Kurz nach der Abfahrt fing dann auch der Regen an. Das muss ungefähr bei km 45 gewesen sein. Und mit Regen ist natürlich kein feiner Niesel sondern ein prächtiger Platzregen gemeint. Stellenweise stand das Wasser sicher mehr als 5 cm auf der Strecke. Für mich war das absolutes Neuland, da ich bei einem solchen Wetter bisher noch nie mit dem Zeitfahrrad, bzw. dem Rennrad unterwegs war. Zum Glück hatte ich wenigstens die Abfahrt hinter mir. Dennoch nahm ich ab hier etwas Geschwindigkeit heraus und ging auf Nummer sicher. Bei den Rahmenbedingungen war ich am Ende mit meiner Zeit zufrieden. Ich bin nicht am Limit gefahren und hatte auch vom Puls her noch Luft nach oben. Und mit ihren rund 900 HM war die Strecke ja auch nicht völlig anspruchslos.

Wechsel 2 – 4:26 min
Der zweite Wechsel war etwas schneller, aber im Grunde gelten hier dieselben Dinge, wie beim ersten Wechsel. Der Regen hatte nachgelassen, sodass ich mir Armlinge und Weste auszog und nur noch eine Kappe als Schutz gegen einen eventuell wieder aufkeimenden Regen aufsetze.

Lauf – 1:48:50 h
Die ersten fünf Kilometer lag ich dann mit einem Schnitt von 4:45 min/km auch noch super in meinem Plan.
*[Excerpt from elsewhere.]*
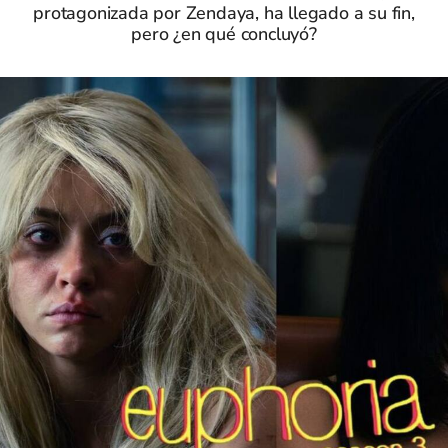
protagonizada por Zendaya, ha llegado a su fin,
pero ¿en qué concluyó?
Und dass, obwohl ich beinahe vom ersten Schritt an Krämpfe in meiner rechten Körperseite hatte. Aber die wurden einfach wegignoriert. Nach den eingangs erwähnten fünf Kilometern spürte ich dann aber Schmerzen in beiden Fußsohlen, die auf Blasen hindeuteten. Was sollte das denn? Ich hatte mir in T1 doch extra und zum ersten Mal Socken angezogen, damit ich dieses Mal keine Probleme mit Blasen bekomme. Das machte nun jeden Schritt nicht unbedingt einfacher. Ich hakte meinen Plan ab und versuchte von dem Zeitpunkt an, einfach so schnell wie möglich ins Ziel zu kommen. Bis es soweit war, musste ich allerdings noch zwei Runden entlang des Zellersees laufen und in der Mitte jeder Runde einen schönen langgezogenen Anstieg mitnehmen. Perfekt, wenn man nicht so gut auftreten kann.

Zum Glück geht so ein Halbmarathon ja bekanntlich immer und es zahlt sich definitiv aus, wenn man im Training jede Woche einen davon läuft. Nach knappen fünfeinhalb Stunden bog ich in den Zielkanal ein und beendete meinen letzten Triathlon in diesem Jahr. Und auch bei diesem Finish wusste ich wieder ganz genau, warum ich diesen Sport liebe: Weil er einfach geil ist.

Fazit
Ein bezwungener Wettkampf ist ein guter Wettkampf. Zell am See hätte ein perfekter Wettkampf werden können, wenn das Wetter gepasst hatte. Leider war dies nun das dritte Jahr in Folge, in dem der Sommer für das Rennen eine Pause eingelegt hatte. Das ist wirklich schade, denn die Landschaft, die man hinter dem Nebel und Regen erahnen konnte, ist wunderschön und eine tolle Kulisse für einen spektakulären Triathlon.

Das war übrigens mein erster Wettkampf im Ausland und zugleich mein erstes Rennen der Ironman Serie. Man merkte der Veranstaltung ihre amerikanischen Wurzeln schon deutlich an. Ich fand das nicht schlimm, aber ich verstehe nun Leute, die damit nichts anfangen können. Ist halt eine ganz andere Atmosphäre als bei unabhängigen Rennen oder beispielsweise der Challenge Serie. Dies bezieht sich aber aus meiner Sicht nur auf das ganze Drumherum. Das Rennen an sich unterschied sich nicht wirklich von anderen professionellen Rennen.